Walaupun beliau hanya berfungsi sebagai pengantar tetapi kepribadiannya dijadikan model oleh Allah di dalam melakukan kehidupan beragama. Memang benar beliau adalah manusia seperti kita. Unsur biologisnya adalah manusia. Beliau mempunyai darah, daging, hati, perasaan, bisa sedih, gembira tetapi beliau adalah manusia tetapi tidak seperti manusia pada umumnya basyarun la kal basyar, manusia ang tidak seperti manusia pada umumnya. Beliau adalah manusia yang spesial. Hal itu wajar karena beliau adalah utusan Allah dan Rasul pilihan dari banyak nabi dan rasul lainnya.
Kita ambil sebuah contoh. Misalkan sebuah batu zamrud. Memang benar bahwa zamrud itu termasuk jenis bebatuan tetapi nilainya berbeda dengan batu koral. Nilai atau harga dari satu truk batu koral masih lebih rendah jika dibandingkan dengan nilai dari segenggam batu zamrud. Kalau soal batunya, ya memanglah sama antara zamrud dan koral tetapi nilainya jauh berbeda karena esensinya berbeda. Kita itu manusia, Nabi Muhammad juga manusia. Sama manusianya.Tetapi kualitas dan nilainya, tentu jauh panggang daripada api. Itulah sebabnya Allah menjadikan beliau sebagai model atau panutan bagi umatnya:
لَقَدْ كَانَ لَكُمْ فِي رَسُولِ اللَّهِ أُسْوَةٌ حَسَنَةٌ…..
Artinya: “Di dalam diri Nabi itu terdapat contoh dan suri teladan yang baik yang patut dicontoh…..” (Qs. Al-Ahzab: 21).
Oleh karena itu apabila konsekuen mengaku umat Nabi Muhammad, marilah kita juga konsekuan mengamalkan ajarannya.
Keempat, اَكَلْتُمْ نِعْمَهَ رَبَّكُمْ وَلَمْ تَشْكُرُوْالَهُ   (Setiap hari kamu makan nikmat dari Tuhanmu tetapi kamu tidak pernah mau bersyukur kepada-Nya).
Nikmat tuhan kita doyan banget tetapi tidak ada sehari pun nikmat yang terlewatkan yang diberikan untuk kita sejak kita bangun tidur hingga tidur kembali. Saat kita di pasar, di sawah, di kantor, atau di mana pun kita berada, nikmat dari Allah tidak pernah berhenti mengalir kepada kita. Hidupnya kita di alam ini, diberikan segala fasilitas untuk menunjang kehidupan. Gak pernah tuh Allah pasang pajak matahari dan gas udara. Nikmat-nikmat yang banyak itu setiap hari kita gunakan tetapi kita tidak pandai untuk bersyukur. Padahal Allah memberikan peringatan yang keras dalam hadits Qudsi-Nya:
  مَنْ لَمْ ىَشْكُرْ عَلَى نَعْمَاءِى وَلَمْ ىَصْبِرْ عَلَى بَلَاءِى فَلْىَخْرُجْ مِنْ تَحْتِ السَّمَاءِ وَالىَطْلُبْ رَبًّا سِوَاىَ
Artinya:Siapa yang tidak mau bersyukur atas nikmat yang Aku berikan kepadanya dan tidak mau bersabar atas ujian yang aku berikan kepadanya, silakan keluar saja dari kolong langit ini dan carilah Tuhan selain dari Aku.”

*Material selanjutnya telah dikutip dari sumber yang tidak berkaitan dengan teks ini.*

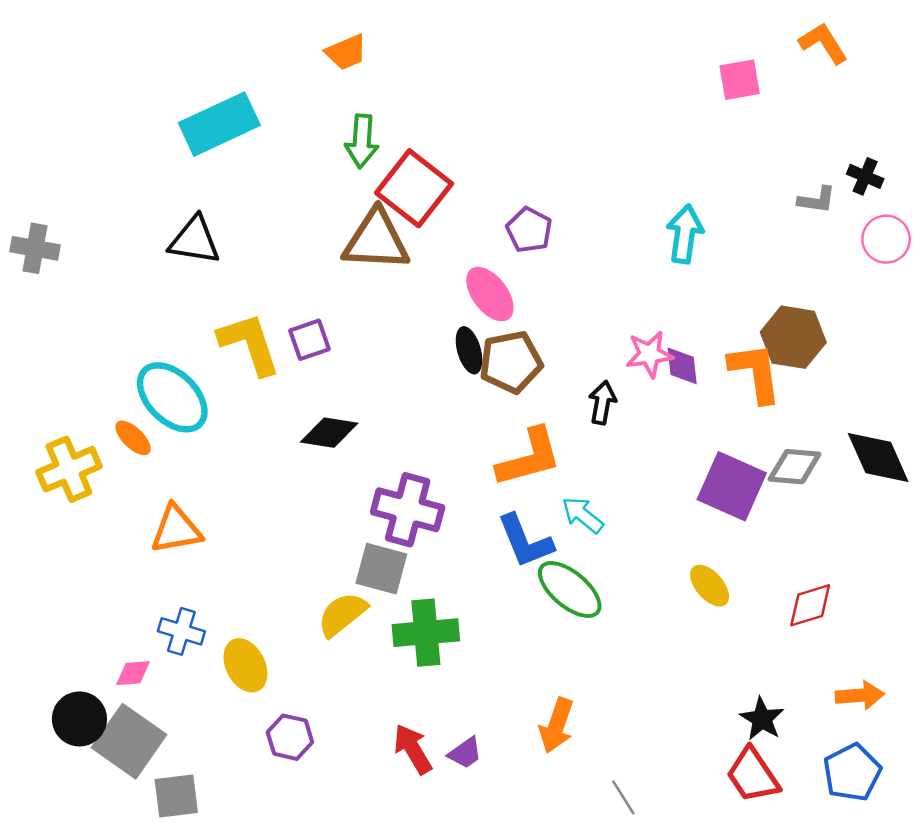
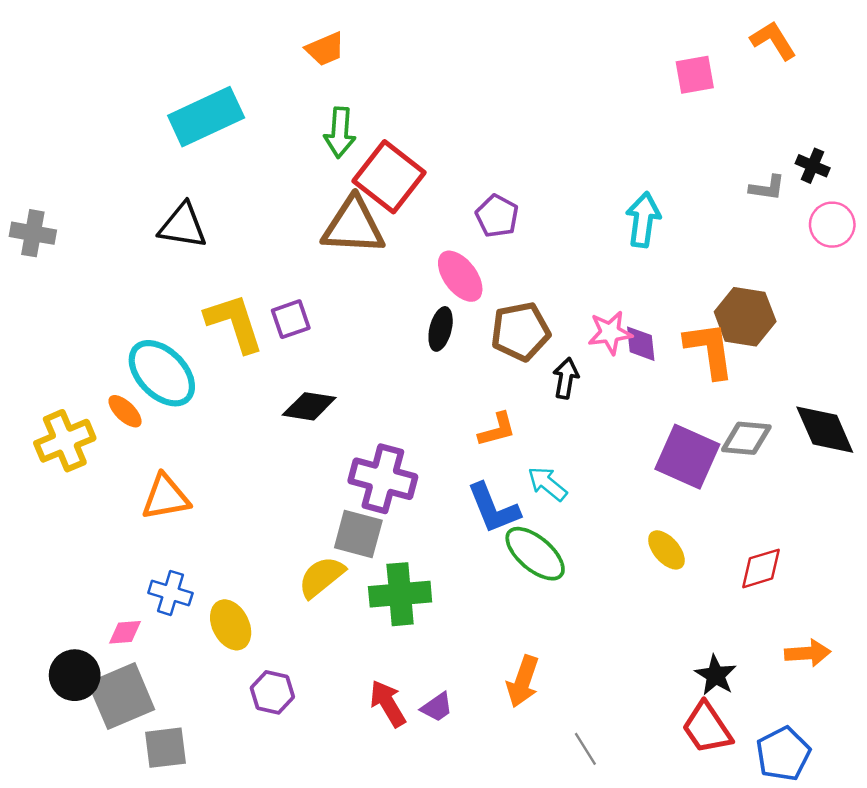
black ellipse: (469, 350) -> (441, 329), turned 30
brown pentagon: (511, 362) -> (520, 331), moved
orange L-shape: (529, 457) -> (497, 430), size x0.6
gray square: (129, 741) -> (121, 696), turned 32
blue pentagon: (852, 773) -> (783, 754), moved

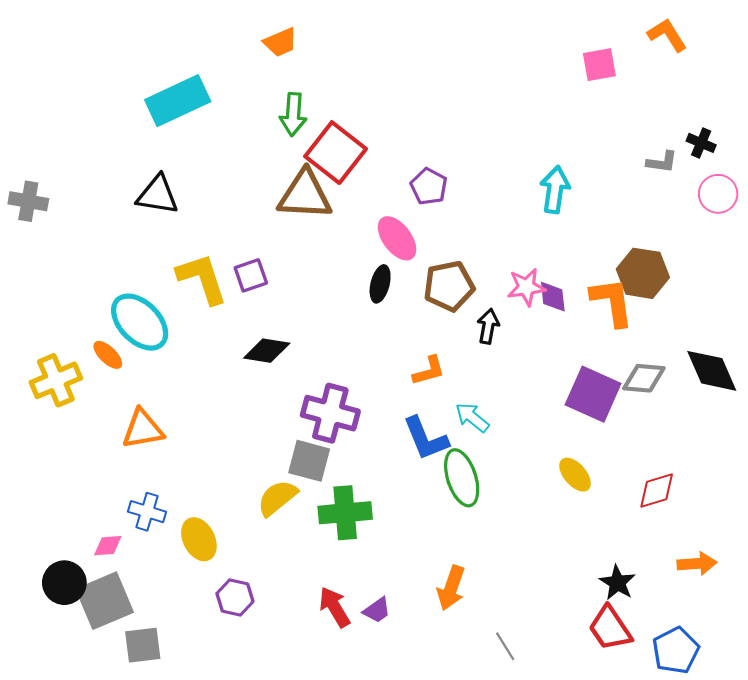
green ellipse: (535, 554) -> (462, 478), turned 32

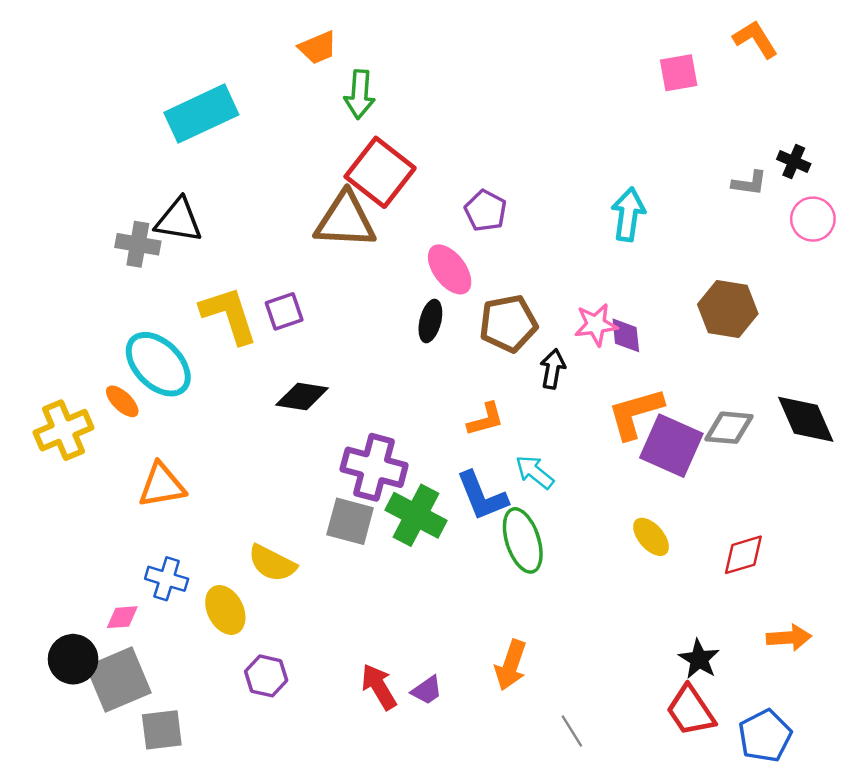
green arrow: (293, 114) -> (360, 94), moved
gray cross: (28, 201) -> (138, 244), moved
orange L-shape: (612, 302) -> (635, 413), moved, turned -98
yellow semicircle: (277, 498) -> (272, 563), moved, turned -114
green cross: (345, 513) -> (416, 515), moved, turned 33

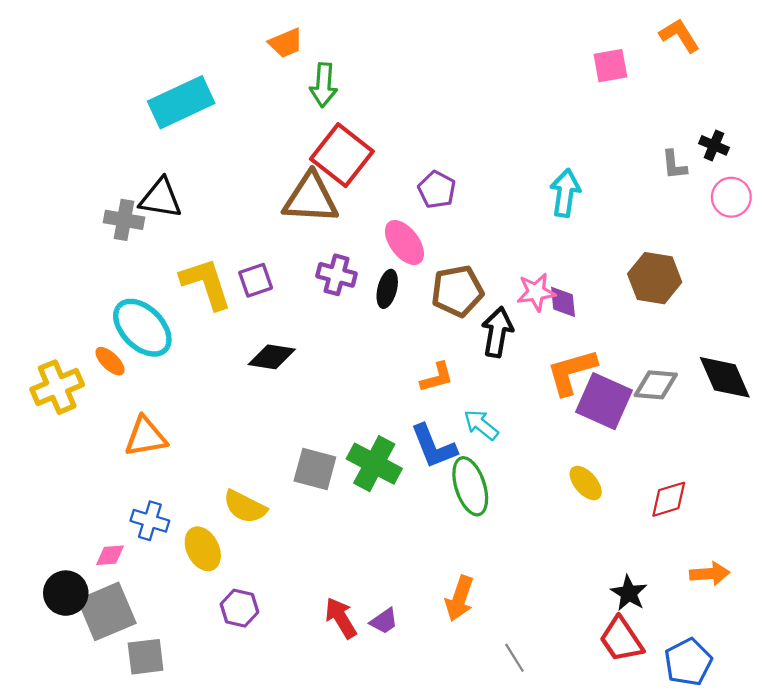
gray L-shape: (749, 183) -> (674, 165), turned 76
black arrow: (553, 369) -> (497, 332), size x1.4
purple cross: (374, 467) -> (337, 275), moved, size x0.7

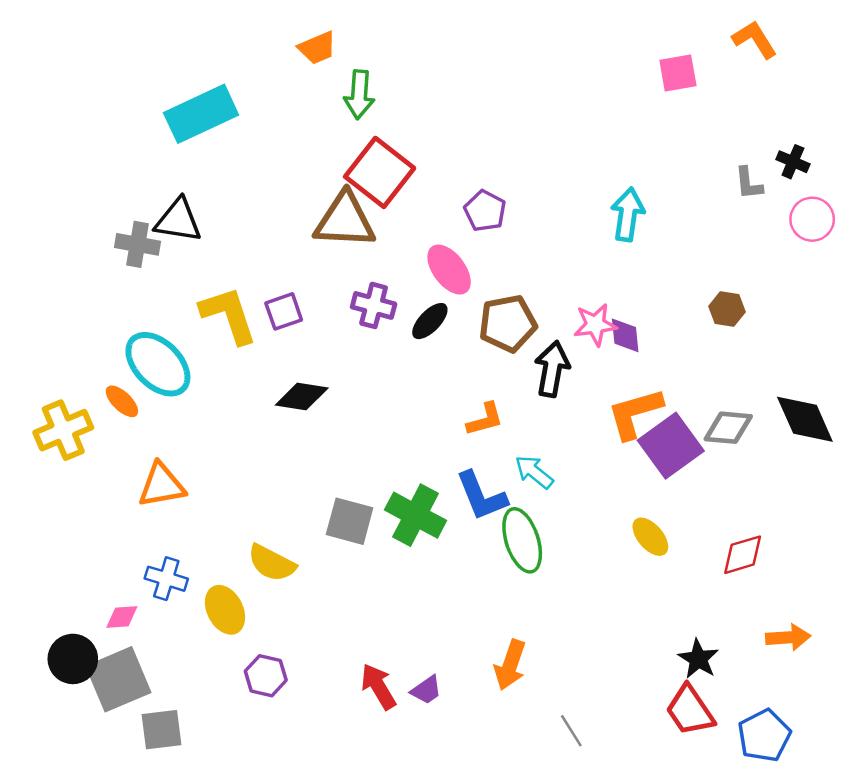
brown hexagon: (655, 278) -> (727, 309), size x0.6
black ellipse: (387, 289) -> (430, 321), turned 30
purple square: (604, 401) -> (671, 446), turned 30

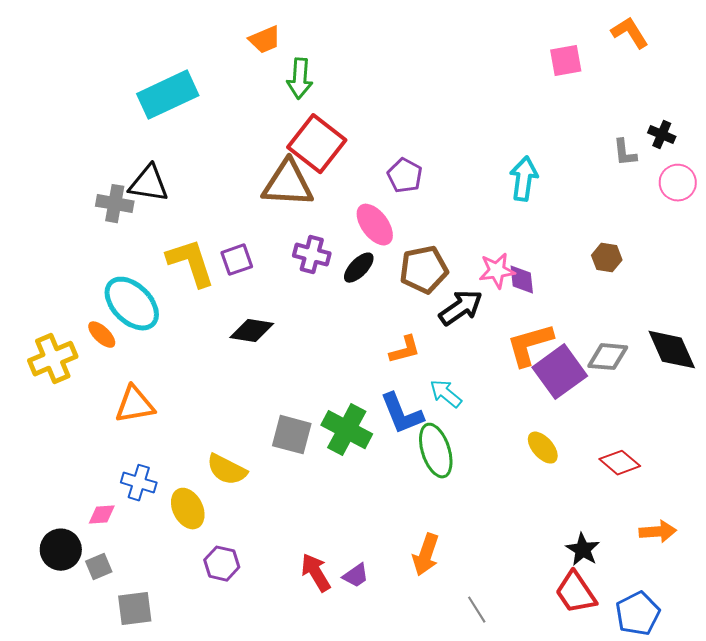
black arrow: (552, 369) -> (461, 308), turned 45
red diamond: (743, 555) -> (620, 463), turned 57
gray square: (118, 679) -> (99, 567), size x0.5

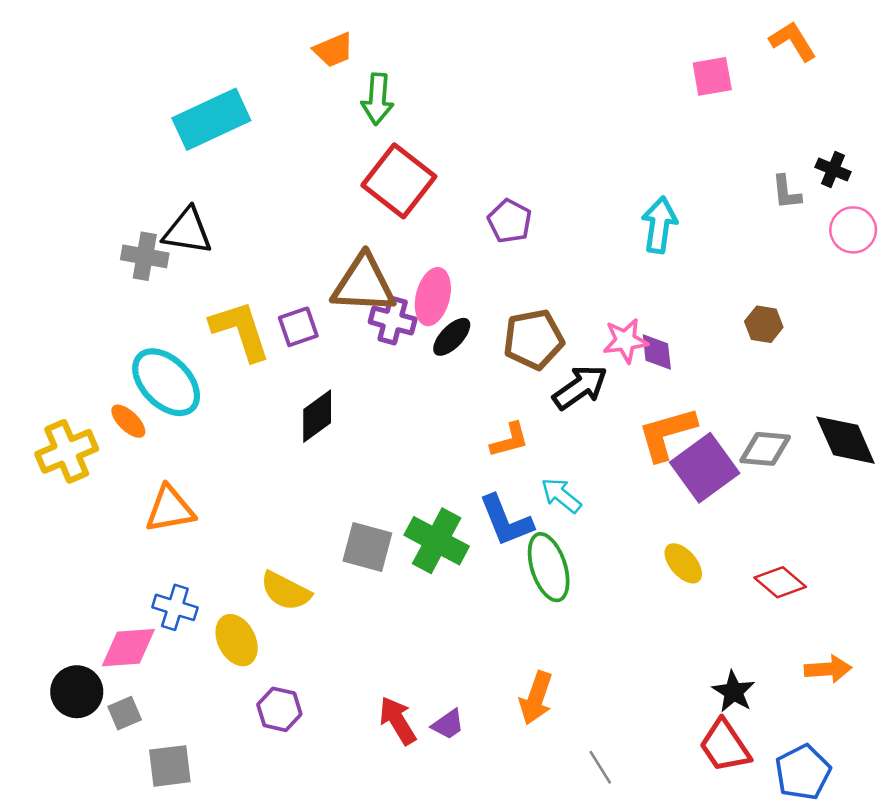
brown triangle: (288, 184) -> (364, 284), moved
pink ellipse: (375, 225) -> (433, 297), moved, turned 51
black diamond: (252, 331) -> (317, 416), turned -45
pink diamond: (102, 515) -> (128, 648), size x1.6

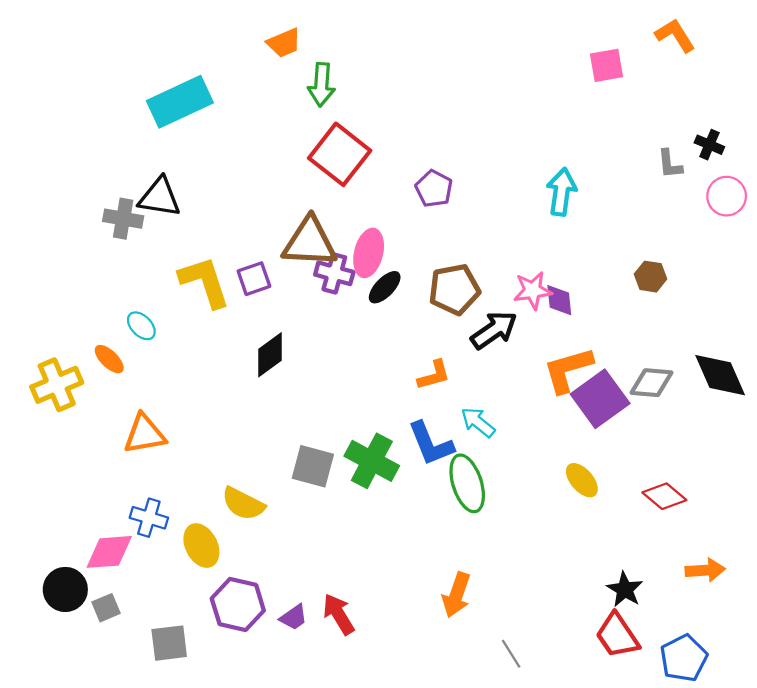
cyan ellipse: (166, 382) -> (141, 326), size x0.5
purple hexagon: (279, 709) -> (238, 604), size x1.4
purple trapezoid: (448, 724) -> (294, 617), moved
gray square: (170, 766) -> (169, 643), moved

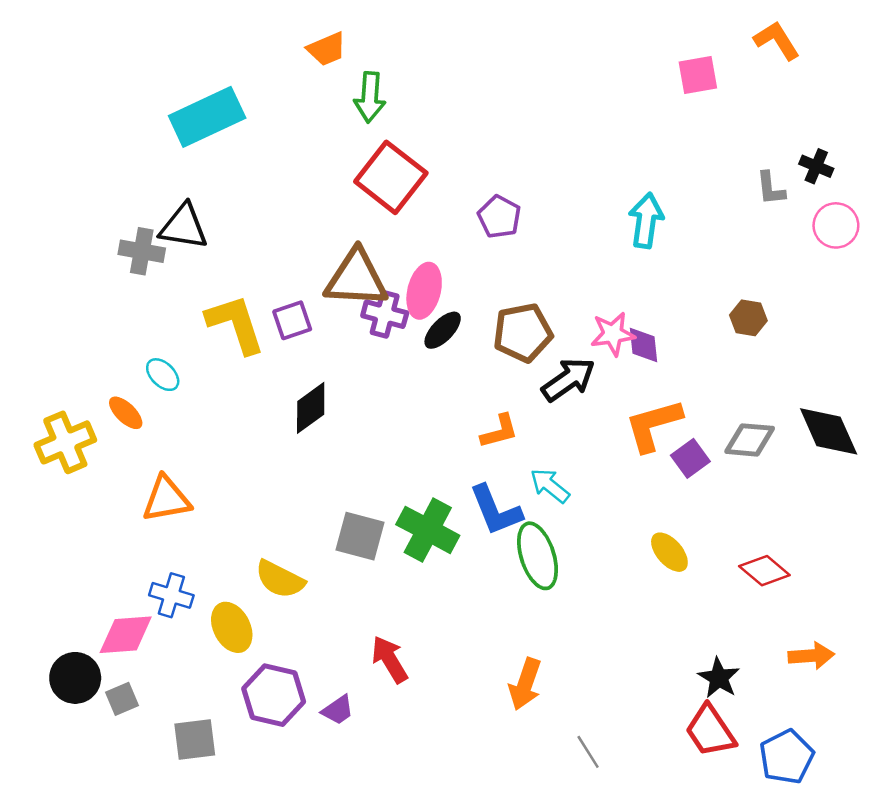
purple square: (600, 399) -> (690, 458), size x0.6
red arrow: (339, 614) -> (390, 659), moved

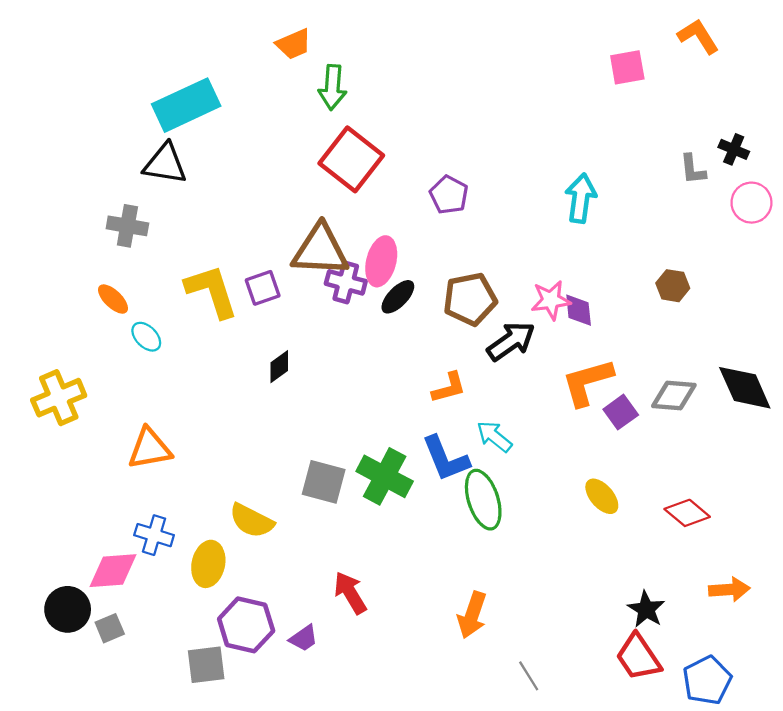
black triangle: (184, 227) -> (165, 164), moved
black diamond: (311, 408) -> (279, 367), size x0.7
orange ellipse: (126, 413) -> (113, 299), moved
yellow ellipse: (232, 627) -> (208, 564), turned 39
gray square: (195, 740) -> (206, 665), moved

Kalau orang tidak mau bersyukur terhadap nikmat yang aku berikan dan tidak mau bersabar terhadap ujian yang aku timpahkan, keeluar dari kolong langit-Ku, keluar! cari tuhan selain aku. Lah ini yang ngusir adalah Allah. Kalau kata anak zaman sekarang, mau kemenong? (artinya mau kemana kamu pergi). Kalau misalkan kita diusir dari Jakarta, kita masih bisa pindah ke Bandung. Jika diusir dari Bandung, kita masih bisa pindah ke Jogja. Jika kita diusir dari Indonesia, kita bisa pergi ke Singapura atau Malaysia. Nah ini, diusir dari kolong langit. Kamu mau cari langit mana lagi? Kalau kamu tidak mau mensyukuri nikmatku, tidak sabar terhadap ujian yang aku berikan kepadamu, keluar saja, keluar dari kolong langit-Ku ini. Cari tuhan selain aku. Kalau istilah kita, Tuhan dah jengkel banget itu mah. Nikmat-Ku, ya nikmat yang aku berikan engkau makan, tapi kepada-Ku engkau tidak pernah mau bersyukur.
Saudara-saudara kaum muslimin rohimakumullah.
            Wajar, dita dulunya tidak ada dan sekarang ada, itu adalah nikmat. Susunan jenis tubuh manusia itu sangatlah cantik, itu juga nikmat dari Allah. Kita tinggal di planet Bumi. Semua fasilitas yang kita perlukan sudah Allah sediakan. Semuanya tergantung kita yang harus pintar mengelolanya. Kita juga diberikan otak yang membedakan kita dengan binatang. Itu juga nikmat. Lalu diutuslah para Nabi untuk kita agar bisa menjadi sumber panutan. Itu pun nikmat. Lalu apa lagi yang kurang? Semuanya sudah Allah sediakan untuk kita tinggal di Bumi. Jika saja manusia diperintahkan untuk tinggal di Bulan maka manusia tidak akan bisa sanggup hidup.  Begitu lahir juga klepek-klepek habis. Baru lahir saja sudah sesak nafas karena kekurangan udara, tidak ada oksigen toh disitu. Semuanya telah Allah berikan untuk kita. Hanya satu hal yang Allah minta yaitu agar kita mensyukuri semua nikmat yang telah Ia berika kepada kita. Jangan hanya syukur dalam ucapan melainkan juga dalam perbuatan. Makin banyak nikmat yang diterima makin banyak dia sujud, makin banyak dia ruku’, makin banyak dia mengadakan pendekatan kepada Allah. Syukur berupa tindakan menggunakan nikmat sesuai dengan kehendak yang memberikan nikmat itu sendiri kepada kita.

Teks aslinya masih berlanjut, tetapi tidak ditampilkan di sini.